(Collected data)
+ + + + + + +
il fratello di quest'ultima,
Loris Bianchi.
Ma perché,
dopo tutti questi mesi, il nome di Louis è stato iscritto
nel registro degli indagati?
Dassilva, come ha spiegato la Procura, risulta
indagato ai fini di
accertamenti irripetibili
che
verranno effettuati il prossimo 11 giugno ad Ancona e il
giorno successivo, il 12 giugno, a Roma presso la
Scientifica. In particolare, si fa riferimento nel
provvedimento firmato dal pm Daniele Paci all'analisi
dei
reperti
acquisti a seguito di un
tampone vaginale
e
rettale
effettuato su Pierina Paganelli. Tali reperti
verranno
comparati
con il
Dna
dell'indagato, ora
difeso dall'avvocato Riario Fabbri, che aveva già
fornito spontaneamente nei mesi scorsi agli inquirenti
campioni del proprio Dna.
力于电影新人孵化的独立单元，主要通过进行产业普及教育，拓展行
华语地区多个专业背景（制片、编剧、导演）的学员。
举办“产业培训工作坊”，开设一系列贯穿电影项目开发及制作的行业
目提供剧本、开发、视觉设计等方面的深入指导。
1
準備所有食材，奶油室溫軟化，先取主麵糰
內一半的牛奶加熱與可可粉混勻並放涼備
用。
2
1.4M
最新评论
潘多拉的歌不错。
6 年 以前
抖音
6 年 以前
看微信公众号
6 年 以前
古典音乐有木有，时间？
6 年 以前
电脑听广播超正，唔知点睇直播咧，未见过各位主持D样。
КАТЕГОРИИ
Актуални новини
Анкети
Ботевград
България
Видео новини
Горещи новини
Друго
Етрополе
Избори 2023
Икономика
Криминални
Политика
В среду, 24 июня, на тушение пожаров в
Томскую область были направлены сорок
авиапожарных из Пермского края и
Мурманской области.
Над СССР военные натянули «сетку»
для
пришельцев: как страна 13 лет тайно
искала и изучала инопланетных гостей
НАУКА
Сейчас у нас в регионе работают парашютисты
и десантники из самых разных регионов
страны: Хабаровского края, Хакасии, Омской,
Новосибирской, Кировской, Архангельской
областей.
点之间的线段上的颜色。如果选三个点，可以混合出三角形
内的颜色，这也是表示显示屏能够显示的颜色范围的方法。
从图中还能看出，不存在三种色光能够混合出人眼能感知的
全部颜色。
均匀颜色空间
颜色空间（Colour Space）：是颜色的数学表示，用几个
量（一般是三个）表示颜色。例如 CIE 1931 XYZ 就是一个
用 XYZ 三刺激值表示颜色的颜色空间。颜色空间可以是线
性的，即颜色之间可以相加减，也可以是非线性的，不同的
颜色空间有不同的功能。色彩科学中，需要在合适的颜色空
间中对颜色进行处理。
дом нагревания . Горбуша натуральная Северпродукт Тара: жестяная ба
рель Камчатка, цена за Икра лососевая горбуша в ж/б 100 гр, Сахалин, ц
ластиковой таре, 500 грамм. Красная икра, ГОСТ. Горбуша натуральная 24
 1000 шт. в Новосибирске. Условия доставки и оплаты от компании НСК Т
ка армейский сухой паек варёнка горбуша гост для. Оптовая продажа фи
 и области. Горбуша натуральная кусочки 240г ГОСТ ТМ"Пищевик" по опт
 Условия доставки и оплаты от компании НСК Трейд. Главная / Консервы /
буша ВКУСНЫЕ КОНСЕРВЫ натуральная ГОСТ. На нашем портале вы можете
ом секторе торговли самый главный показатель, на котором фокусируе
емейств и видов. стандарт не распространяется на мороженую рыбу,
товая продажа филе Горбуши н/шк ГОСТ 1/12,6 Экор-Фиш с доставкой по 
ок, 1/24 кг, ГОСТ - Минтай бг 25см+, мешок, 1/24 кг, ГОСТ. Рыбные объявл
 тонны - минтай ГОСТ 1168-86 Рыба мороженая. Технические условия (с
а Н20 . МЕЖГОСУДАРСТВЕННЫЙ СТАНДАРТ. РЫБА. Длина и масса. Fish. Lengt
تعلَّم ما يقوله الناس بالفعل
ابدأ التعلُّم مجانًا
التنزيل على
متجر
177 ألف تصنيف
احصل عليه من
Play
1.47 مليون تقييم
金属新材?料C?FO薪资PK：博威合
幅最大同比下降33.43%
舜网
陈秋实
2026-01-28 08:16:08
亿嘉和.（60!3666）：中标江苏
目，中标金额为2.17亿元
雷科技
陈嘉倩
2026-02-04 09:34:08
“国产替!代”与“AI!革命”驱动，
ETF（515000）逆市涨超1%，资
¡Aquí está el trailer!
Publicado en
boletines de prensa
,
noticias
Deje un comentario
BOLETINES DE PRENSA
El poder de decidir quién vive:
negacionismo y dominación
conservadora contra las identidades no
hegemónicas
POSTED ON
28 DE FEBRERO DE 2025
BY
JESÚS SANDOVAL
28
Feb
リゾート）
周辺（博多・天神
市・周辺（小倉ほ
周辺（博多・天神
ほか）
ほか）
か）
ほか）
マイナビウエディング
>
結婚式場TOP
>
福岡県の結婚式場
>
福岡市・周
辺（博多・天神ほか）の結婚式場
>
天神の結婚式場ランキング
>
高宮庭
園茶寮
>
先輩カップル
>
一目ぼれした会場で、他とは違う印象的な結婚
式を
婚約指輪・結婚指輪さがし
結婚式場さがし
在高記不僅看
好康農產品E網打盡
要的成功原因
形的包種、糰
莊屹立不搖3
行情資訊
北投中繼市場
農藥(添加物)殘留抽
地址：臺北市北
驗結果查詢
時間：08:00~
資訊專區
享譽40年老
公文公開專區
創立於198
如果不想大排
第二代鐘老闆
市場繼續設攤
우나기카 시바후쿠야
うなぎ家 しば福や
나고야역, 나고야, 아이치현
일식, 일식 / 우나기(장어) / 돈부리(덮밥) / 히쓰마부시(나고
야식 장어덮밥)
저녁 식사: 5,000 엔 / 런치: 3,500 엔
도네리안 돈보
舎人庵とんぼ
+ + + + + + +
Exercise aim: All lines above holding the word "компании" make up the answer; copy each one.

Written solution:
 1000 шт. в Новосибирске. Условия доставки и оплаты от компании НСК Т
 Условия доставки и оплаты от компании НСК Трейд. Главная / Консервы /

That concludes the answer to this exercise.